# confirmed CH/ace to CH/ace breeding.



## Diggit (Jan 24, 2011)

due around x-mas 

ONLINE PEDIGREES :: [429115] :: STEFANI'S SINISTER

upruns:

:woof:


----------



## ::::COACH:::: (Apr 4, 2012)

Look forward to these pups!


----------



## MSK (Aug 13, 2008)

Very nice breeding. Can't wait to see the puppies.


----------



## Firehazard (Dec 4, 2009)

NICELY done... its all about the puzzle pieces and how they fit.. I like how ya'll have these stacked.. Looks to be a good blend of RBJP .. be some fire thats for sure..


----------



## Diggit (Jan 24, 2011)

its been said that some of the best breedings is a line of hard bite (topside) and a line of deep gameness (bottom side) 
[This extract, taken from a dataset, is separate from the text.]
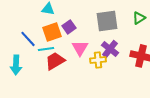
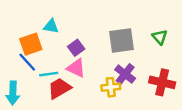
green triangle: (139, 18) -> (160, 37), turned -40
orange square: (52, 32) -> (31, 44), moved
pink triangle: (80, 48) -> (76, 68), moved, turned -36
im thinking these 2 will produce some very nice conformation and working/weight pulling "all round dogs" in which I breed for. they are both accomplished and nice animals....


----------



## bahamutt99 (May 14, 2008)

Good luck with your breeding, Stef. Love your dogs.


----------



## circlemkennels (Aug 29, 2010)

cant wait to see these little spit fires!


----------



## Black Rabbit (Nov 14, 2009)

I can't wait to see how these ones will turn out. This is gunna be an awesome litter


----------